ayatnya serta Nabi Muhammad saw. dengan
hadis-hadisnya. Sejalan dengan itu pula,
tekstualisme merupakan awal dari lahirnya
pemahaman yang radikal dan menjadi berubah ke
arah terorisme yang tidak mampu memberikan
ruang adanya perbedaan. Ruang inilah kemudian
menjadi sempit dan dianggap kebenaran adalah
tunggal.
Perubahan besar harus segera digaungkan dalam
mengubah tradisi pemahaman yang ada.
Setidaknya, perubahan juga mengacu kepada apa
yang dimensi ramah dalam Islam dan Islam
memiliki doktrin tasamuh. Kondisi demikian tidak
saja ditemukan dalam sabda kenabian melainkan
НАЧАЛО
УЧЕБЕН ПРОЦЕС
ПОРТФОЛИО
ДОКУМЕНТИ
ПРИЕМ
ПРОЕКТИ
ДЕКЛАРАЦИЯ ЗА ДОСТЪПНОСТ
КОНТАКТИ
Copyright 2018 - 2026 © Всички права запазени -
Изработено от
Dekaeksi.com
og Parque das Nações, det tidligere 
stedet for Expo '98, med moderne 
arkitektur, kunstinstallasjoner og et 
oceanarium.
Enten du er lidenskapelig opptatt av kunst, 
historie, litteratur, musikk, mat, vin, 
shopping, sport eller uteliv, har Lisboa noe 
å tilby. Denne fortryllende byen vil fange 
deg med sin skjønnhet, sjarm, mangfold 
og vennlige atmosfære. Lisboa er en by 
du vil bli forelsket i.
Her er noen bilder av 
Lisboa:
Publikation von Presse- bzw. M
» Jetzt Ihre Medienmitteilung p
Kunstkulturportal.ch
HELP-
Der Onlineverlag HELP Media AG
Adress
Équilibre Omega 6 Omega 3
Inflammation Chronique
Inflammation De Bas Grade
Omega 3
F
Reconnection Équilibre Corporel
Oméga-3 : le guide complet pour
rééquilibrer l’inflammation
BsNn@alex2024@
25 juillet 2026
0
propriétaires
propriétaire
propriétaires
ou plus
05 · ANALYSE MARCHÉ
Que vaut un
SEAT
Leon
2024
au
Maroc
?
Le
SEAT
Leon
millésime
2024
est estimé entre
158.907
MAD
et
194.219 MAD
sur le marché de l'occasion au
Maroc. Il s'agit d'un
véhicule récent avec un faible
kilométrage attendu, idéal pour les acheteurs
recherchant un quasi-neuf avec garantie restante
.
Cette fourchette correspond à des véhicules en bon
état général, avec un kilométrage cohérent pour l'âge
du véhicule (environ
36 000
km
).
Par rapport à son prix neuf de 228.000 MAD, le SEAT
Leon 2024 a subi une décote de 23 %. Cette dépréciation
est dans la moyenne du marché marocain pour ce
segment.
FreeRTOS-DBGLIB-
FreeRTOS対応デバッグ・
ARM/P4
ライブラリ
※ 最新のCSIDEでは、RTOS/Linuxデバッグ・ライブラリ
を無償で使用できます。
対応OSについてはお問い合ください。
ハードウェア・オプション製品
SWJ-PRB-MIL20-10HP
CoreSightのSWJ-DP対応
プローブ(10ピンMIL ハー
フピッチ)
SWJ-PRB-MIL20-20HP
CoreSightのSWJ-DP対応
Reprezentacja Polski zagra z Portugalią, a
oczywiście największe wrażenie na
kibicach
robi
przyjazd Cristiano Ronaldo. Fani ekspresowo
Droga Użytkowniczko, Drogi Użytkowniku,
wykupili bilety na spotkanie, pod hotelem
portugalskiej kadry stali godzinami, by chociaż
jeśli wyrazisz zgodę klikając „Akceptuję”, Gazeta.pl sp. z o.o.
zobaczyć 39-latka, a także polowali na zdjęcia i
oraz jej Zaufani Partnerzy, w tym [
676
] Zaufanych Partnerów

▶ **Your goal**
This task calls for every entry above to be transcribed exactly.

▶ **Task response**
ayatnya serta Nabi Muhammad saw. dengan
hadis-hadisnya. Sejalan dengan itu pula,
tekstualisme merupakan awal dari lahirnya
pemahaman yang radikal dan menjadi berubah ke
arah terorisme yang tidak mampu memberikan
ruang adanya perbedaan. Ruang inilah kemudian
menjadi sempit dan dianggap kebenaran adalah
tunggal.
Perubahan besar harus segera digaungkan dalam
mengubah tradisi pemahaman yang ada.
Setidaknya, perubahan juga mengacu kepada apa
yang dimensi ramah dalam Islam dan Islam
memiliki doktrin tasamuh. Kondisi demikian tidak
saja ditemukan dalam sabda kenabian melainkan
НАЧАЛО
УЧЕБЕН ПРОЦЕС
ПОРТФОЛИО
ДОКУМЕНТИ
ПРИЕМ
ПРОЕКТИ
ДЕКЛАРАЦИЯ ЗА ДОСТЪПНОСТ
КОНТАКТИ
Copyright 2018 - 2026 © Всички права запазени -
Изработено от
Dekaeksi.com
og Parque das Nações, det tidligere 
stedet for Expo '98, med moderne 
arkitektur, kunstinstallasjoner og et 
oceanarium.
Enten du er lidenskapelig opptatt av kunst, 
historie, litteratur, musikk, mat, vin, 
shopping, sport eller uteliv, har Lisboa noe 
å tilby. Denne fortryllende byen vil fange 
deg med sin skjønnhet, sjarm, mangfold 
og vennlige atmosfære. Lisboa er en by 
du vil bli forelsket i.
Her er noen bilder av 
Lisboa:
Publikation von Presse- bzw. M
» Jetzt Ihre Medienmitteilung p
Kunstkulturportal.ch
HELP-
Der Onlineverlag HELP Media AG
Adress
Équilibre Omega 6 Omega 3
Inflammation Chronique
Inflammation De Bas Grade
Omega 3
F
Reconnection Équilibre Corporel
Oméga-3 : le guide complet pour
rééquilibrer l’inflammation
BsNn@alex2024@
25 juillet 2026
0
propriétaires
propriétaire
propriétaires
ou plus
05 · ANALYSE MARCHÉ
Que vaut un
SEAT
Leon
2024
au
Maroc
?
Le
SEAT
Leon
millésime
2024
est estimé entre
158.907
MAD
et
194.219 MAD
sur le marché de l'occasion au
Maroc. Il s'agit d'un
véhicule récent avec un faible
kilométrage attendu, idéal pour les acheteurs
recherchant un quasi-neuf avec garantie restante
.
Cette fourchette correspond à des véhicules en bon
état général, avec un kilométrage cohérent pour l'âge
du véhicule (environ
36 000
km
).
Par rapport à son prix neuf de 228.000 MAD, le SEAT
Leon 2024 a subi une décote de 23 %. Cette dépréciation
est dans la moyenne du marché marocain pour ce
segment.
FreeRTOS-DBGLIB-
FreeRTOS対応デバッグ・
ARM/P4
ライブラリ
※ 最新のCSIDEでは、RTOS/Linuxデバッグ・ライブラリ
を無償で使用できます。
対応OSについてはお問い合ください。
ハードウェア・オプション製品
SWJ-PRB-MIL20-10HP
CoreSightのSWJ-DP対応
プローブ(10ピンMIL ハー
フピッチ)
SWJ-PRB-MIL20-20HP
CoreSightのSWJ-DP対応
Reprezentacja Polski zagra z Portugalią, a
oczywiście największe wrażenie na
kibicach
robi
przyjazd Cristiano Ronaldo. Fani ekspresowo
Droga Użytkowniczko, Drogi Użytkowniku,
wykupili bilety na spotkanie, pod hotelem
portugalskiej kadry stali godzinami, by chociaż
jeśli wyrazisz zgodę klikając „Akceptuję”, Gazeta.pl sp. z o.o.
zobaczyć 39-latka, a także polowali na zdjęcia i
oraz jej Zaufani Partnerzy, w tym [
676
] Zaufanych Partnerów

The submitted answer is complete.